# WHAT TO DO
Find "has width=1024, height=1201." in the material below, then copy that line and every subsequent line to the end, exactly.

# DATASET CONTENT
Start of Block

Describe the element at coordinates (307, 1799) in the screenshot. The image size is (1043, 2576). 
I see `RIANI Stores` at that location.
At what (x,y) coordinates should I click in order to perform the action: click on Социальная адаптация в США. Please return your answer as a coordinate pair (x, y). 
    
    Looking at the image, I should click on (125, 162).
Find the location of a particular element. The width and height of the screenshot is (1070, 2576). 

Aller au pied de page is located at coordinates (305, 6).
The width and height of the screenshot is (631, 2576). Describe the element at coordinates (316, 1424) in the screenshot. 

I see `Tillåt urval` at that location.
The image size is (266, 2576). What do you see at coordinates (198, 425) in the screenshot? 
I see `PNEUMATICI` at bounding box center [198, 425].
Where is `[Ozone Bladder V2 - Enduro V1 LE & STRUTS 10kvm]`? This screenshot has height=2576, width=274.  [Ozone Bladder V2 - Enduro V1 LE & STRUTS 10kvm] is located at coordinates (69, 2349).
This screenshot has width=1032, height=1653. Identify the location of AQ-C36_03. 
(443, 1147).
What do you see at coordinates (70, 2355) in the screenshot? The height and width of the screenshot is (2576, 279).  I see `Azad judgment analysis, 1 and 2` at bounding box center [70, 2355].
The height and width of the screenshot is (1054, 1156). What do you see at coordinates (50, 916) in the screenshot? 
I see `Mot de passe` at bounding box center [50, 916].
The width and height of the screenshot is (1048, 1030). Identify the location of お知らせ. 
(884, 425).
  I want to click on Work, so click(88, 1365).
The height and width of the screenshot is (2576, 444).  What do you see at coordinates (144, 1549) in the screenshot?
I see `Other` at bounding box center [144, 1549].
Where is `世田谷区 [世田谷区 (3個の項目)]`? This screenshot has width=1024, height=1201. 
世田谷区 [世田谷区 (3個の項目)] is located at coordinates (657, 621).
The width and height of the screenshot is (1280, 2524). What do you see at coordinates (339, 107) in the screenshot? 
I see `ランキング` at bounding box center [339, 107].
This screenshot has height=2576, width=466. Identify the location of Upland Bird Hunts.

End of Block

# OUTPUT
Where is `世田谷区 [世田谷区 (3個の項目)]`? This screenshot has width=1024, height=1201. 
世田谷区 [世田谷区 (3個の項目)] is located at coordinates (657, 621).
The width and height of the screenshot is (1280, 2524). What do you see at coordinates (339, 107) in the screenshot? 
I see `ランキング` at bounding box center [339, 107].
This screenshot has height=2576, width=466. Identify the location of Upland Bird Hunts.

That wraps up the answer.